The problem I ran into came up later, when I wanted to reproduce a step in this analysis. I forgot the R command I used! @DarrinLRogers came through with the reminder so I thought I should write it all down in a post. You know, for next time I forget.
Working with Regression Models
I was doing some feature selection and feature engineering, so I expected to reduce the number of features significantly. Certain features were highly correlated, and there was also some redundancy, both of which meant pruning back the number of features. The number increased to 32, by the way, because almost all features had to be replaced with dummy variables.
I took advantage of the neat shortcut in R that allows you to use the
Y ~ ., argument to pass all the features into a regression function. I was using
glm() but it is the same syntax for
lm(). The code looked like this:
LogModel2 <- glm(Churn ~ ., family = binomial(link = 'logit'), data = training)
summary() command on a
lm object gives an indication of the relative importance of the features in the data set, which are now terms in the regression equation. Importance is given by the number of asterisks to the right of the column of p-values. You can use these to determine which terms to prune from the equation.
A similar selection analysis can be done running the
anova() command. The results won’t necessarily be the same as the
summary() command’s so comparisons can be helpful.
About 12 terms had to be cut out of the regression model. They weren’t adding much to performance. Having a simpler model is best, so cutting out these features made sense. But with that many to remove, rewriting the
glm() command gets kind of tedious. Fortunately, I came across an R tip I found very useful. It made it possible to output the full regression model with all terms expressed, not abbreviated in the
Y ~ ., syntax.
All I had to do was copy the full equation and remove the terms I didn’t need. I ended up with this:
LogModel2 <- glm(Churn ~ TotalCharges + PhoneService_Yes + MultipleLines_Yes + InternetService_DSL + `InternetService_Fiber optic` + OnlineSecurity_Yes + TechSupport_Yes + StreamingTV_Yes + StreamingMovies_Yes + `Contract_Month-to-month` + `Contract_One year` + PaperlessBilling_Yes + `PaymentMethod_Electronic check` + `tenure_group_0 - 6 Mos`, family = binomial(link = 'logit'), data = training)
If there is another way of doing this (and I’m sure there is) I would like to hear about it.
The call that yields this result is, in this case
LogModel2$terms. It produces a lot of information about the object but the output of the full equation with all terms was most useful in this analysis.

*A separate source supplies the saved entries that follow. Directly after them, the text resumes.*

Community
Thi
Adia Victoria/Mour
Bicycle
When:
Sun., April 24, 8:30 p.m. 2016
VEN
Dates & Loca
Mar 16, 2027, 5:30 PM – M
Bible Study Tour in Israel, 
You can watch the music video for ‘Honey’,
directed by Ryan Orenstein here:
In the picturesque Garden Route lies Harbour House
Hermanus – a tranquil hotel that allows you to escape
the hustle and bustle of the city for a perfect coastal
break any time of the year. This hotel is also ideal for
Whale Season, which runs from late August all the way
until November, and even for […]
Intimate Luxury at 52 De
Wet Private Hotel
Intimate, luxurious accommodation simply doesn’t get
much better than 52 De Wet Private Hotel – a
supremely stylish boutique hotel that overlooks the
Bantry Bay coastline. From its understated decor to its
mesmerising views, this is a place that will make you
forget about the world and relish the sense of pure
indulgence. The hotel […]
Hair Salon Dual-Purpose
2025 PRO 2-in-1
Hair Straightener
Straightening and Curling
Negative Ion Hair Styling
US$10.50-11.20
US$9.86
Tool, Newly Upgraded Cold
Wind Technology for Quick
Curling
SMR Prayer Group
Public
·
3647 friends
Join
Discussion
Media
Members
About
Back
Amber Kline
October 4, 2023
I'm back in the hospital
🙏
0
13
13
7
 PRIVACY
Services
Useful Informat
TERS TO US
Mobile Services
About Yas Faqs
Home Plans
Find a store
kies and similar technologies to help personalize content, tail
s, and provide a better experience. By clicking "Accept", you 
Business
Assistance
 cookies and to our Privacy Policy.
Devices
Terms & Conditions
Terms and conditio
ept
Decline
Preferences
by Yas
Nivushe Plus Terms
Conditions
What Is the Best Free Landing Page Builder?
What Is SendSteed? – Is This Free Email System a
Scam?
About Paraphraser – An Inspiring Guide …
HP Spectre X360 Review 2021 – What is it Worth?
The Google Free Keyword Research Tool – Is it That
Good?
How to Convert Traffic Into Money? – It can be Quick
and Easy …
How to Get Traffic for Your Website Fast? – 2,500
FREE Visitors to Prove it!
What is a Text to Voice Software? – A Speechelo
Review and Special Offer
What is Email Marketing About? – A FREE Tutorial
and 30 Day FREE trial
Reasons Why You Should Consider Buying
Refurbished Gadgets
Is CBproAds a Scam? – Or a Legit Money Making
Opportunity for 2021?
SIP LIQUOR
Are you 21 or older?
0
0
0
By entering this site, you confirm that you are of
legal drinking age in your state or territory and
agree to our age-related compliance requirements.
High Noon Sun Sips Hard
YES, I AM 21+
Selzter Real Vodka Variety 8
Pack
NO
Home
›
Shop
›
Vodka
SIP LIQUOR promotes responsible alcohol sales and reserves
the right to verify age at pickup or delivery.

Later, I wanted to do something similar with another project I was working on, but I forgot how I did it the first time! I drew a total blank. I spent hours googling and going through my history in R-Studio but I couldn’t find the code. It was terribly frustrating.

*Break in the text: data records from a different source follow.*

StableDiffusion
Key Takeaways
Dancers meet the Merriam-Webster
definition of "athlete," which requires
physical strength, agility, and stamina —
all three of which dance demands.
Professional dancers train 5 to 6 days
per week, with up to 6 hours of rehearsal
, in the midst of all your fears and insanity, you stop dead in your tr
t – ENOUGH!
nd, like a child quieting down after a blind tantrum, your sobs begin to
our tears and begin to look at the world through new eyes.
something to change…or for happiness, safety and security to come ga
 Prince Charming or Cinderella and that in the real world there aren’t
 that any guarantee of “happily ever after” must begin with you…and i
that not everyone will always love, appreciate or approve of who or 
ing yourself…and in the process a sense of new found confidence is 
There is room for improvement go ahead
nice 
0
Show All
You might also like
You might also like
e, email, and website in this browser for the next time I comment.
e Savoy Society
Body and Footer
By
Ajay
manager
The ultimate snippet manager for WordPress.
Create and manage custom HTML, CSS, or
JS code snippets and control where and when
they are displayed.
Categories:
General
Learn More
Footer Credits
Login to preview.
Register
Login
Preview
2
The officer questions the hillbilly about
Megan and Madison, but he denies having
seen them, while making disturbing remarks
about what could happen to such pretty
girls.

Finally, in desperation, I turned to the #rstats channel in Twitter and the R4ds Slack group. It was a mistake. I should have gone there first.

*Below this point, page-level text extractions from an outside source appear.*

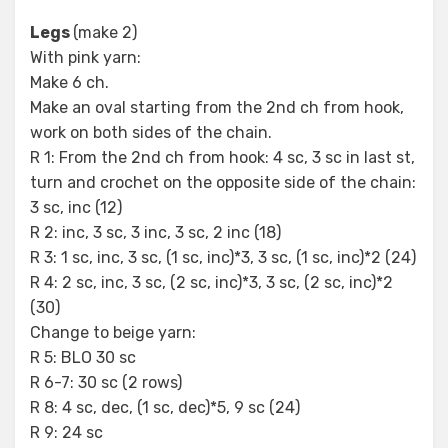
Legs
(make 2)
With pink yarn:
Make 6 ch.
Make an oval starting from the 2nd ch from hook,
work on both sides of the chain.
R 1: From the 2nd ch from hook: 4 sc, 3 sc in last st,
turn and crochet on the opposite side of the chain:
3 sc, inc (12)
R 2: inc, 3 sc, 3 inc, 3 sc, 2 inc (18)
R 3: 1 sc, inc, 3 sc, (1 sc, inc)*3, 3 sc, (1 sc, inc)*2 (24)
R 4: 2 sc, inc, 3 sc, (2 sc, inc)*3, 3 sc, (2 sc, inc)*2
(30)
Change to beige yarn:
R 5: BLO 30 sc
R 6-7: 30 sc (2 rows)
R 8: 4 sc, dec, (1 sc, dec)*5, 9 sc (24)
R 9: 24 sc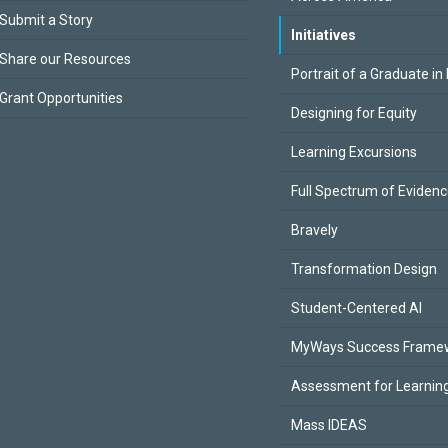
Submit a Story
Initiatives
Share our Resources
Portrait of a Graduate in
Grant Opportunities
Designing for Equity
Learning Excursions
Full Spectrum of Eviden
Bravely
Transformation Design
Student-Centered AI
MyWays Success Frame
Assessment for Learning
Mass IDEAS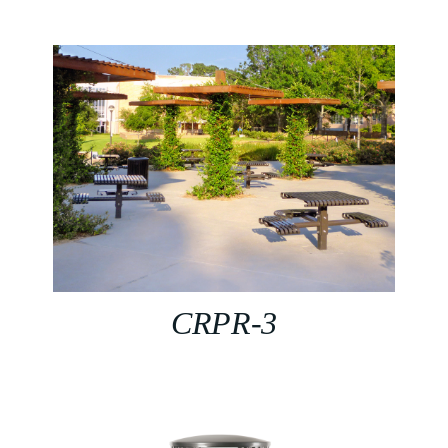
CRPR-3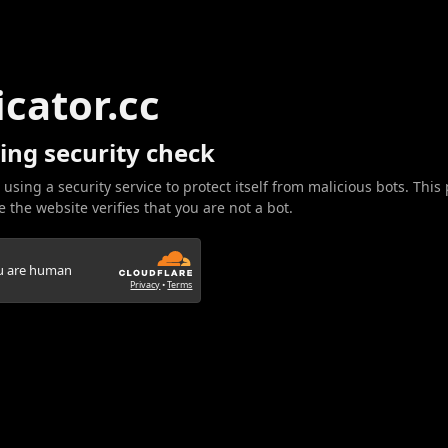
icator.cc
ing security check
 using a security service to protect itself from malicious bots. This
 the website verifies that you are not a bot.
ou are human
Privacy
•
Terms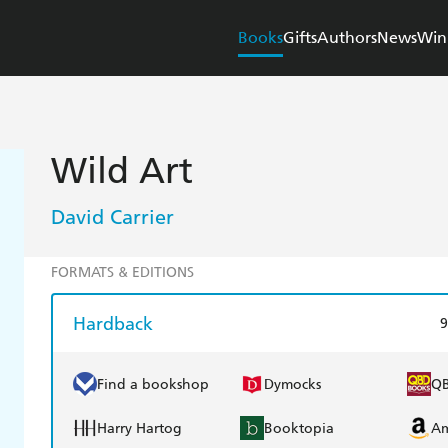
Books
Gifts
Authors
News
Win
Wild Art
David Carrier
FORMATS & EDITIONS
Hardback
9
Find a bookshop
Dymocks
Q
Harry Hartog
Booktopia
A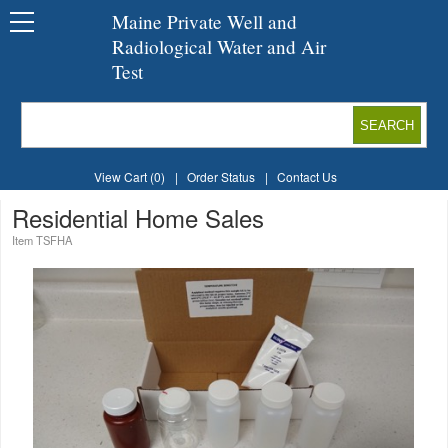
Maine Private Well and
Radiological Water and Air
Test
View Cart (0)
|
Order Status
|
Contact Us
Residential Home Sales
Item TSFHA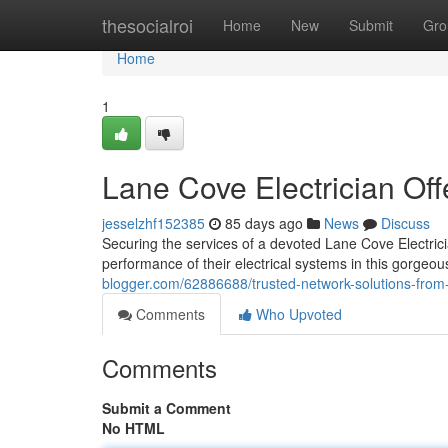
Home
thesocialroi
Home
New
Submit
Gro
Home
1
Lane Cove Electrician Offe
jesselzhf152385
85 days ago
News
Discuss
Securing the services of a devoted Lane Cove Electrici
performance of their electrical systems in this gorgeo
blogger.com/62886688/trusted-network-solutions-from-
Comments
Who Upvoted
Comments
Submit a Comment
No HTML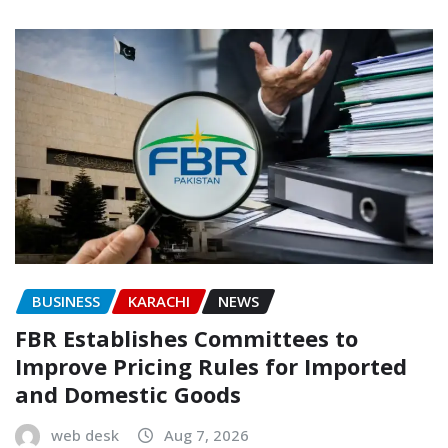
BUSINESS
KARACHI
NEWS
FBR Establishes Committees to
Improve Pricing Rules for Imported
and Domestic Goods
web desk
Aug 7, 2026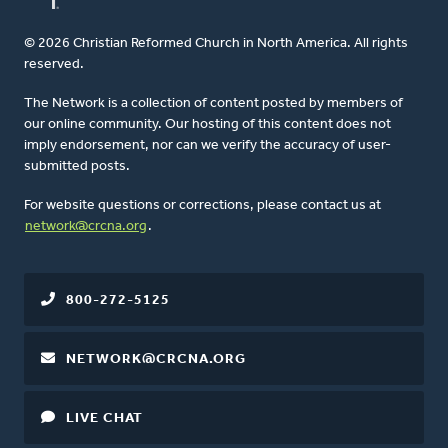
© 2026 Christian Reformed Church in North America. All rights
reserved.
The Network is a collection of content posted by members of
our online community. Our hosting of this content does not
imply endorsement, nor can we verify the accuracy of user-
submitted posts.
For website questions or corrections, please contact us at
network@crcna.org
.
800-272-5125
NETWORK@CRCNA.ORG
LIVE CHAT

I got a lot of good responses and helpful ideas on both channels but none was exactly what I was looking for. I realized this
object$terms call might not be well known in the community. So I vowed when I figured it out, or if someone pointed me in the right direction, I would pass along the knowledge in a blog post.
Fortunately, @DarrinLRogers came through with the solution I was looking for. Thanks to him and all the others who pitched in with good ideas.